Wine and jazz If you haven't been to MotorCity Wine in downtown Detroit, you've missed quite a wine shop. The owners focus on selling wines that are good values, resulting in an ever-changing selection of bargain wines that are flavorful and relatively inexpensive. It's also a great place to shop for wine, have a taste or two, and listen to the latest in live music. This week, they'll host the B. Williams Experiment (see this week's Night & Day spread for more info on BWX). The music pours out from 10 p.m.-1:30 a.m. Friday, Aug. 10, at 608 Woodward Ave.; 313-483-7283; $5 cover.
Torch songs Also downtown this week, Campus Martius' Fountain Bistro will be enlivened with performances of jazzy torch songs on the patio, featuring Phil Lesky, Kerry Lacy and Grace Detroit. It goes down 8:30-11:30 p.m. Saturday, Aug. 11, at Fountain Bistro at Campus Martius Park, 800 Woodward Ave., Detroit.

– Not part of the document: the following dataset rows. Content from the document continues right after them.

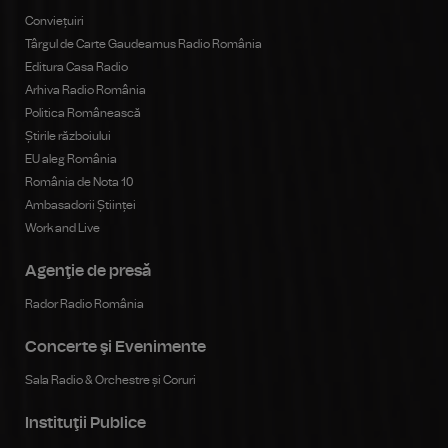
Conviețuiri
Târgul de Carte Gaudeamus Radio România
Editura Casa Radio
Arhiva Radio România
Politica Românească
Știrile războiului
EU aleg România
România de Nota 10
Ambasadorii Științei
Work and Live
Agenţie de presă
Rador Radio România
Concerte şi Evenimente
Sala Radio & Orchestre și Coruri
Instituţii Publice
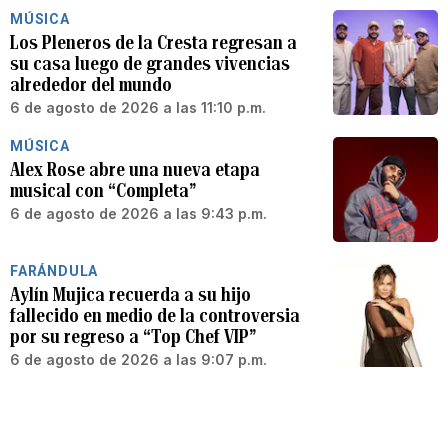
MÚSICA
Los Pleneros de la Cresta regresan a
su casa luego de grandes vivencias
alrededor del mundo
6 de agosto de 2026 a las 11:10 p.m.
MÚSICA
Alex Rose abre una nueva etapa
musical con “Completa”
6 de agosto de 2026 a las 9:43 p.m.
FARÁNDULA
Aylín Mujica recuerda a su hijo
fallecido en medio de la controversia
por su regreso a “Top Chef VIP”
6 de agosto de 2026 a las 9:07 p.m.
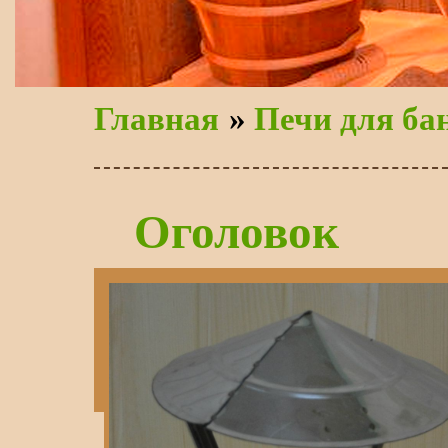
Главная
»
Печи для ба
Оголовок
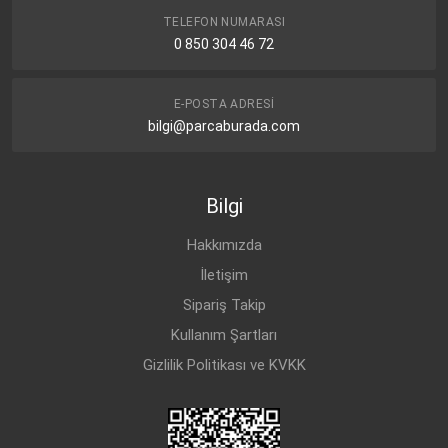
TELEFON NUMARASI
0 850 304 46 72
E-POSTA ADRESI
bilgi@parcaburada.com
Bilgi
Hakkımızda
İletişim
Sipariş Takip
Kullanım Şartları
Gizlilik Politikası ve KVKK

Know of any upcoming events related to dining, drinks, gardening or food in any way? Let us know! Call 313-202-8043 or e-mail firstname.lastname@example.org.
Paula Deen's Southern Cooking Bible: The New Classic Guide to Delicious Dishes with More Than 300 Recipes
by Paula Deen
Simon & Schuster, $29.99
Restaurant owner and cookbook author Paula Deen has a charismatic personality, exuding exuberance while sharing her recipes and techniques on her popular Food Network show. Her latest book, Paula Deen's Southern Cooking Bible: The New Classic Guide to Delicious Dishes with More Than 300 Recipes, is a collection of dishes that will make you a star at a potluck picnic. Moderation is advised, however, as many of her recipes are long on butter and cream. Southern favorites from pimento cheese to "Not Yo Mama's Banana Pudding" will tempt you to indulge.
the works The Cuisinart Smart Stick Variable Speed Hand Blender reminds us of the hucksters at the state fair. "Watch this, folks. It'll blend. It'll chop. It'll grind. It'll mince. It'll even whisk. Step right up." But the fact is that, in this case, it will do all that! And it'll do it in a pot or a pitcher or a bowl or a measuring cup. Blend salad dressings and soups. Grate hard cheeses. Whisk eggs or cream. Mince garlic and ginger. Smoothies and hummers are a breeze. The bowl that's included with a blade assembly turns it into a mini-prep tool, a small food processor. All this for about $35.